THE PROBLEM: Everything from the line containing "Return results in" through the last line of the records must be returned verbatim, and nothing outside that range.
++++++
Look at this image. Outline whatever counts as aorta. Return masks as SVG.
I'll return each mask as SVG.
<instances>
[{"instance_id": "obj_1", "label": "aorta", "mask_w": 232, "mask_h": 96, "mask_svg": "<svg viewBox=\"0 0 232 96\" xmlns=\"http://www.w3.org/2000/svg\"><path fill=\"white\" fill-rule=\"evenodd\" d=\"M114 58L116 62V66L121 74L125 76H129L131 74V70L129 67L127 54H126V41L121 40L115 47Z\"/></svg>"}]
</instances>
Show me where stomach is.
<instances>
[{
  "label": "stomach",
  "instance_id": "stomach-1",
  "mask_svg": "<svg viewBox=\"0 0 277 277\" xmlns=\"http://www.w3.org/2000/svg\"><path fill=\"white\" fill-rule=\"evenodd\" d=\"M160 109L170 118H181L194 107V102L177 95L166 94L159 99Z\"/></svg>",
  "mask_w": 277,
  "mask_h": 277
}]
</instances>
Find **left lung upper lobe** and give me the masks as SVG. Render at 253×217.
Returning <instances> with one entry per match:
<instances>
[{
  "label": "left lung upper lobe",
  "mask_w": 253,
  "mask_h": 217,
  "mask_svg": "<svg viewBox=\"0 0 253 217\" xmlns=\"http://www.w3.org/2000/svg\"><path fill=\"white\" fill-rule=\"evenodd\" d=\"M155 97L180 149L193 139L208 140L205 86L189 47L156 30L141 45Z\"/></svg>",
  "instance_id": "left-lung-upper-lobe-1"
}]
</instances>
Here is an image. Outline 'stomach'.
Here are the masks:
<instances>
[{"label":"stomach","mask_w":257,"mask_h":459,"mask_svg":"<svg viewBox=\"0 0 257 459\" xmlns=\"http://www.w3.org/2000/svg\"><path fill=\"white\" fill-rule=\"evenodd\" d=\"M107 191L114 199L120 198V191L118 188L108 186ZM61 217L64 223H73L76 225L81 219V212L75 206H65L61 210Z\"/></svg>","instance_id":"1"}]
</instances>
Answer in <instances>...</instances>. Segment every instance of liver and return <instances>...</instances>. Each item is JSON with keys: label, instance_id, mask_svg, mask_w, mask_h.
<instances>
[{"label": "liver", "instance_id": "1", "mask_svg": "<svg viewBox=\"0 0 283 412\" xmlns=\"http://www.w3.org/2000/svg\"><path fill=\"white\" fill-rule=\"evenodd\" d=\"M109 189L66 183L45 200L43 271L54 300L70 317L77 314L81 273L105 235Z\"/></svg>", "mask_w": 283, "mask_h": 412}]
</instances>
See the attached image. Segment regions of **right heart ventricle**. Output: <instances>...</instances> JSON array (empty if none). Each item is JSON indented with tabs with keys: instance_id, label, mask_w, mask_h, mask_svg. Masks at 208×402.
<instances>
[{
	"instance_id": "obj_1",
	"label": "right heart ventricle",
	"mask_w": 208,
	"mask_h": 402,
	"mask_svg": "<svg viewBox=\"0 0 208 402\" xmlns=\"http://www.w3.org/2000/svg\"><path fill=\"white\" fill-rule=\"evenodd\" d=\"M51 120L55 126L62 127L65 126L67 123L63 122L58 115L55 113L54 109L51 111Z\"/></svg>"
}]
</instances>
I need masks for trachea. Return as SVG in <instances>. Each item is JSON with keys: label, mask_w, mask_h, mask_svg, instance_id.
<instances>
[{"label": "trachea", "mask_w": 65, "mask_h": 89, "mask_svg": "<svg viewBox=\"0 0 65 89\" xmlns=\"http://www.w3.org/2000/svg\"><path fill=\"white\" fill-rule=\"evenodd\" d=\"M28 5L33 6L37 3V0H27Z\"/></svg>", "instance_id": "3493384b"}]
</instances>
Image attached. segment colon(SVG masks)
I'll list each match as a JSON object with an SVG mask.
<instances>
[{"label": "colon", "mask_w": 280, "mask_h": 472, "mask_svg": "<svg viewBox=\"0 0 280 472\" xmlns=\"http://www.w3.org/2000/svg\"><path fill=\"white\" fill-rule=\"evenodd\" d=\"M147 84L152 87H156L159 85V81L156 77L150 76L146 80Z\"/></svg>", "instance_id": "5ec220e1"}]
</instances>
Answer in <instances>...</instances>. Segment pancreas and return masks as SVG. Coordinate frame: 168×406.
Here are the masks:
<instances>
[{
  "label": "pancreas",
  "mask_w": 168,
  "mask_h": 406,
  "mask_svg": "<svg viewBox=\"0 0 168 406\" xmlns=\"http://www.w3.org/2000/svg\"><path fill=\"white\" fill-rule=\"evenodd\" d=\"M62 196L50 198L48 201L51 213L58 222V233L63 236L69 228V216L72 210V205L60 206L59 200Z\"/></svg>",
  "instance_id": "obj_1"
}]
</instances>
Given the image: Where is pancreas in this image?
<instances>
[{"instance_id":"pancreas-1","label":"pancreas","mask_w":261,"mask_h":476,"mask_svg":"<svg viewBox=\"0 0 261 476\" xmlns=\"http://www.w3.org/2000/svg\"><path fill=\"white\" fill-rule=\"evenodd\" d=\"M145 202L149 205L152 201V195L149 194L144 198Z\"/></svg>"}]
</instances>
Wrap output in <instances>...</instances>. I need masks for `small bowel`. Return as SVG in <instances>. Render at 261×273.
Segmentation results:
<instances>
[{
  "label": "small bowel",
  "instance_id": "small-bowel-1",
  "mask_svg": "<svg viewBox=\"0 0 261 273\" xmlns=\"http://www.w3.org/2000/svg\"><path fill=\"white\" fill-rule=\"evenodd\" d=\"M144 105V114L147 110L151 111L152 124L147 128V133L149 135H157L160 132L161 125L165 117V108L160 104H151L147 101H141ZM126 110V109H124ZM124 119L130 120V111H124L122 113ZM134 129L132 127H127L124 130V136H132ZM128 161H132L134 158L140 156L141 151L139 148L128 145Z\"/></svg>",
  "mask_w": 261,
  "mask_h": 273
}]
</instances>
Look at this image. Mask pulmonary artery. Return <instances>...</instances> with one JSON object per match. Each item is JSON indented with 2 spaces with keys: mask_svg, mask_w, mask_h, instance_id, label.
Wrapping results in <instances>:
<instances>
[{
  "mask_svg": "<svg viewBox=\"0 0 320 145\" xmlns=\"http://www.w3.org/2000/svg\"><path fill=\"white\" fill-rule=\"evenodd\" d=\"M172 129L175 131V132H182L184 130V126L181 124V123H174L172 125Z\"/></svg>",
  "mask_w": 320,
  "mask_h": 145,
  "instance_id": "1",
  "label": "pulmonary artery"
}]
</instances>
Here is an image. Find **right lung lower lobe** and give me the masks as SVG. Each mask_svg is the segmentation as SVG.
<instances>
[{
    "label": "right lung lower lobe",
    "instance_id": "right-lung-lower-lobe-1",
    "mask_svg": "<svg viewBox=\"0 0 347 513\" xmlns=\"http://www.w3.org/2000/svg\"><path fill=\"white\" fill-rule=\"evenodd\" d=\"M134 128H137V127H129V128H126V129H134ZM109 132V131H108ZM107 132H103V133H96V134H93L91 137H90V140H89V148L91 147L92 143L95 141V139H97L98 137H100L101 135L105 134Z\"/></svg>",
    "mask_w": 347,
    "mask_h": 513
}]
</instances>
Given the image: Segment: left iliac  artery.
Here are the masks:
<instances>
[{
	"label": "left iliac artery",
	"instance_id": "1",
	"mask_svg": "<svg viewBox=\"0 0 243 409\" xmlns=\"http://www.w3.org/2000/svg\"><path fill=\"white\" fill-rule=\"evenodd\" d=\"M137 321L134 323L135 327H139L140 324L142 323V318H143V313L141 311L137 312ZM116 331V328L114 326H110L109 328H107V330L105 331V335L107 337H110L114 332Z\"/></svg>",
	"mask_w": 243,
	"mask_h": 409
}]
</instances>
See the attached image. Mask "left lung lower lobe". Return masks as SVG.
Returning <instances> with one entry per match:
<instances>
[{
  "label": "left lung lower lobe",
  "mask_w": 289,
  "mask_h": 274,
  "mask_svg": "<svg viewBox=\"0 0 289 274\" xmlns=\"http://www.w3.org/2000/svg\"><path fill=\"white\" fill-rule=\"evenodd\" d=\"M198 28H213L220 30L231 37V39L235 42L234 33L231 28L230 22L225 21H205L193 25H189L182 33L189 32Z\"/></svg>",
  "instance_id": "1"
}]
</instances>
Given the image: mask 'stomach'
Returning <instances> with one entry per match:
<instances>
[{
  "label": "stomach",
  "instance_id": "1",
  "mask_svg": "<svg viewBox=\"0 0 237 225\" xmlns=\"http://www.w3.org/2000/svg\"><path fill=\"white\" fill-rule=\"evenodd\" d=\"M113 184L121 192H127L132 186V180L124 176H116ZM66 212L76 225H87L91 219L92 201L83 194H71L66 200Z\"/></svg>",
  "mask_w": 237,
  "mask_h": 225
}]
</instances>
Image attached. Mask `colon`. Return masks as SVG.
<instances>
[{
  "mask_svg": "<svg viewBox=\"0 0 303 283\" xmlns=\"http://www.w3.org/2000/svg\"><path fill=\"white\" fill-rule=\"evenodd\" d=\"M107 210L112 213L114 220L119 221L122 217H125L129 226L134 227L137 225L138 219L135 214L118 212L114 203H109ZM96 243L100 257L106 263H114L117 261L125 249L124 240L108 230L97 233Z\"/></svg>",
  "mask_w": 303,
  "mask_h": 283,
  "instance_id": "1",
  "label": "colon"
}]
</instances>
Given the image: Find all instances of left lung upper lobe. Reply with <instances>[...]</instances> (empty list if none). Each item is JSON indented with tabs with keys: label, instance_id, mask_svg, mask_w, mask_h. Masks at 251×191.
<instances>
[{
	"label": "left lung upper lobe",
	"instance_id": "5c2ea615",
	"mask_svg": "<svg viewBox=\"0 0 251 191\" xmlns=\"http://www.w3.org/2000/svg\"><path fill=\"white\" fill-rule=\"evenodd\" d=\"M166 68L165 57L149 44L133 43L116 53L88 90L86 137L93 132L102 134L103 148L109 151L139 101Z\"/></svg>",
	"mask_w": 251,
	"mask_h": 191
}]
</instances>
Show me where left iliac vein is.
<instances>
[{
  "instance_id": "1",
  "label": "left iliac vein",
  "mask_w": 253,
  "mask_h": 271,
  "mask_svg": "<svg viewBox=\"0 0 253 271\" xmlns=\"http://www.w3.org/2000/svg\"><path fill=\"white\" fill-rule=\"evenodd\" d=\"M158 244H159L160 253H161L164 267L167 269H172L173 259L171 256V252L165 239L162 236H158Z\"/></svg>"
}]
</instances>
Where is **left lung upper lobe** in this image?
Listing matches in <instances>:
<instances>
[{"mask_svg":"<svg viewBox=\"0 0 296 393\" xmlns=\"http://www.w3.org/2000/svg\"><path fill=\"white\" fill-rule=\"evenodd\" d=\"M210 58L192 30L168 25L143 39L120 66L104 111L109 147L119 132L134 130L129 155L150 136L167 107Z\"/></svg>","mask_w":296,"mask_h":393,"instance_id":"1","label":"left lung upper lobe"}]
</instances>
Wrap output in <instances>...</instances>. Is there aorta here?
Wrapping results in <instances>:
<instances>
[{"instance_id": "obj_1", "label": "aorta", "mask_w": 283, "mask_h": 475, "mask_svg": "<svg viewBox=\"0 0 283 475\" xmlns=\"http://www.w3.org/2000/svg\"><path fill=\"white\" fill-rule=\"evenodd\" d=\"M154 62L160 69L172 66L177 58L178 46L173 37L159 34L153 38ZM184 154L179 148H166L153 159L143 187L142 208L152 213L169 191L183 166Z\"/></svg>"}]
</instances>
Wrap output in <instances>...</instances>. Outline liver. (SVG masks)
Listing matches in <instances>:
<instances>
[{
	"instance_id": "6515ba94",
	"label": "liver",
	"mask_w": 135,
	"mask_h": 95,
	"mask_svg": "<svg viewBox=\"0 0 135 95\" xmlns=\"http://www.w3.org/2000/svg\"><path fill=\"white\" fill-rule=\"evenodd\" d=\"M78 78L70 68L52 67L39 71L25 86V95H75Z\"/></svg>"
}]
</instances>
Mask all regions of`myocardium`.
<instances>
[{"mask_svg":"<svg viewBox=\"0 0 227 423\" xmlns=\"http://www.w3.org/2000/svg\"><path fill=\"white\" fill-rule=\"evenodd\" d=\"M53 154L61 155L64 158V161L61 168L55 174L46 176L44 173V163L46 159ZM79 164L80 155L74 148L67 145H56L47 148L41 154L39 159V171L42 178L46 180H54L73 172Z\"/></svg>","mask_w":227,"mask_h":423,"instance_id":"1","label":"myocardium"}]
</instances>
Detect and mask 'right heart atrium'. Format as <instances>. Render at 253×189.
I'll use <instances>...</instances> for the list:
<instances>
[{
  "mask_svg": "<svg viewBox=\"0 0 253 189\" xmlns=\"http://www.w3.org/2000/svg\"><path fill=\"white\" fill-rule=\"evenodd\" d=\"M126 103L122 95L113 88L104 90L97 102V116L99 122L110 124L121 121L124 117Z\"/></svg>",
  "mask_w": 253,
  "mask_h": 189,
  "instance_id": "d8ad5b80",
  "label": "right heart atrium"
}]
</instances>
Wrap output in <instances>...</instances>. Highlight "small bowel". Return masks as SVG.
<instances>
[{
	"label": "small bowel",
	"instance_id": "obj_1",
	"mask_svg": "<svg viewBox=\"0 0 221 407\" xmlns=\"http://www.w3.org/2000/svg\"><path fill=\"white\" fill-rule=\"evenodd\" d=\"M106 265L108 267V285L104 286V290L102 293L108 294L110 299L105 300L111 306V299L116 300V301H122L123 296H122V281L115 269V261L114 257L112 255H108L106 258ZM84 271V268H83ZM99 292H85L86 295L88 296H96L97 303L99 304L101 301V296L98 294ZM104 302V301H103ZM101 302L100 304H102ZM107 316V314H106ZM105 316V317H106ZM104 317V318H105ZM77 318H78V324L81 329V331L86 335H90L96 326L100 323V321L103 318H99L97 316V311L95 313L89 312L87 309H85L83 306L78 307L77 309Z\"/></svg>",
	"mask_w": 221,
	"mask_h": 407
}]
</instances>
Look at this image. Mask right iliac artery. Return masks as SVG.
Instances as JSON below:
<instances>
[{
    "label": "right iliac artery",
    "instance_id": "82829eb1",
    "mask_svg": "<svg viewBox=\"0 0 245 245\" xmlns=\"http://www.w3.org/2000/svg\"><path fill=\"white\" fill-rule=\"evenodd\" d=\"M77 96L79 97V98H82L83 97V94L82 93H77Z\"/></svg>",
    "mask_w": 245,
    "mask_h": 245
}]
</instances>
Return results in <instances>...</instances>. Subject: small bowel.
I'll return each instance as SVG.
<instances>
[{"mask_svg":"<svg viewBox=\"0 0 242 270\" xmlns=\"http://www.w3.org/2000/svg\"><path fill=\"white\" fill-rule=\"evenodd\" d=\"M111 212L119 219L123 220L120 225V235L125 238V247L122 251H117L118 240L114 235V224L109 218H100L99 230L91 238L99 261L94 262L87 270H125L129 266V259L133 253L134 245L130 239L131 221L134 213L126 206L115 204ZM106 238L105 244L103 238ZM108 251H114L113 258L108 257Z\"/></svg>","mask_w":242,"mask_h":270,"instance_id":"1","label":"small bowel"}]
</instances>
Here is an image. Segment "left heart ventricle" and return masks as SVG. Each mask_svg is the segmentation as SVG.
++++++
ANSWER SPACE:
Return results in <instances>...</instances>. Subject: small bowel.
I'll return each instance as SVG.
<instances>
[{"mask_svg":"<svg viewBox=\"0 0 242 270\" xmlns=\"http://www.w3.org/2000/svg\"><path fill=\"white\" fill-rule=\"evenodd\" d=\"M111 212L119 219L123 220L120 225V235L125 238V247L122 251H117L118 240L114 235V224L109 218H100L99 230L91 238L99 261L94 262L87 270H125L129 266V259L133 253L134 245L130 239L131 221L134 213L126 206L115 204ZM106 238L105 244L103 238ZM108 251H114L113 258L108 257Z\"/></svg>","mask_w":242,"mask_h":270,"instance_id":"1","label":"small bowel"}]
</instances>
Here is an image. Segment "left heart ventricle" and return masks as SVG. Each mask_svg is the segmentation as SVG.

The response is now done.